Around the time Allbaugh left, FEMA was formally absorbed into Bush's new Department of Homeland Security and stripped of its powers to handle disaster response planning. The agency was practically if not formally a dead letter. Apparently it no longer counts for much even as a patronage vessel: Allbaugh's successor, his college roommate Mike Brown, was a third-rater all the way--a one-time supervisor of horse show judges whose bosses eventually deemed that job too much for Brown and asked him to quit. According to the Think Progress blog, his deputies at FEMA include other clients from the bottom rungs of the patronage system--minor functionaries from past Bush campaigns and the like. The Wall Street Journal reported last week that a number of staff jobs at FEMA have not been filled at all for some time.

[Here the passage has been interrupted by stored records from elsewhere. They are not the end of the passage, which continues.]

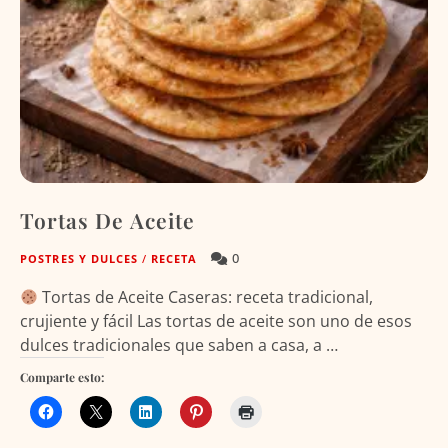
Tortas De Aceite
0
POSTRES Y DULCES
/
RECETA
Tortas de Aceite Caseras: receta tradicional,
crujiente y fácil Las tortas de aceite son uno de esos
dulces tradicionales que saben a casa, a …
Comparte esto:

The sort of people we're talking about are hacks, and not even A- or B-list hacks. Such is the standing of FEMA now. Before Katrina, the most noteworthy thing the agency had done under Brown was to funnel a lot of dollars to "victims" of Hurricane Frances in Miami's Dade County in the fall of 2004. Frances hit Dade with nothing worse than a bad thunderstorm, but federal dollars from FEMA coffers started raining down on the county, and in particular on some of the poorest parts of Miami, a couple of months in advance of the 2004 election--with few questions asked and no proof of loss required in many cases.

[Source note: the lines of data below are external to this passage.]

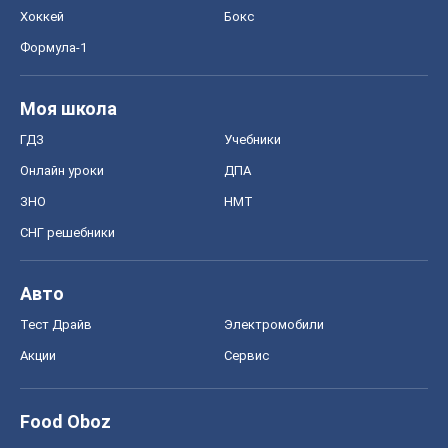
Хоккей
Бокс
Формула-1
Моя школа
ГДЗ
Учебники
Онлайн уроки
ДПА
ЗНО
НМТ
СНГ решебники
Авто
Тест Драйв
Электромобили
Акции
Сервис
Food Oboz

The influx of unwarranted federal aid dollars prompted a months-long investigation in south Florida's Sun-Sentinel newspapers. (The blogger Jason Leopold has written an excellent summary of its political aspects.) "In the vast majority of hurricanes, other than those in Florida in 2004," a former Texas insurance commissioner later told the Washington Post, "complaints are rife that FEMA has vastly underpaid hurricane victims. The Frances overpayments are questionable given the timing of the election and Florida's importance as a battleground state."
FEMA as such is barely mentioned and never discussed in the base version of DHS's December '04 National Response Plan, which runs to 100-plus pages counting preface and appendices. This is the long-range emergency plan that DHS and the Bush administration purport to be phasing in as of this year, and the only references to FEMA are buried in long lists of the various bodies involved in "emergency support functions." Whatever sort of beating Bush takes in the short term, the administration has to be delighted at this scapegoating of an agency it's already rendered defunct. This must conjure hopes that they can wriggle out of the extraordinary mess they've made by doing away with Brown, shredding any stacks of old FEMA letterhead left lying around, and promising the improved DHS will do better in the future.
The main question, post-Katrina, is not what went wrong with the coordinated federal disaster plan. There wasn't any coordinated federal disaster plan. Why not? Friends and putative foes of the Bush administration have mostly concurred in putting it down to Bush's personal obsession with terrorism contingencies. That's a smidge too generous. The administration's early refusal to act reflected the federal government's increasingly Malthusian approach to the welfare of the surplus population, brought to an unexpectedly dramatic head, and its cluelessness once it did get moving raised larger questions about the whole mysterious edifice of Homeland Security, which theoretically replaced FEMA as the federal government's disaster response clearinghouse. We can now see that when DHS absorbed FEMA, it put in its place... nothing at all. It might be time to ask what does go on at the Department of Homeland Security. The veil of secrecy that attaches to the terror-busting apparatus has left the Bush gang with a free hand in building what amounts to, among other things, its own secret bureaucracy. Does anyone really suppose it's less plagued by corruption and empty suits than, say, FEMA--or the Oval Office?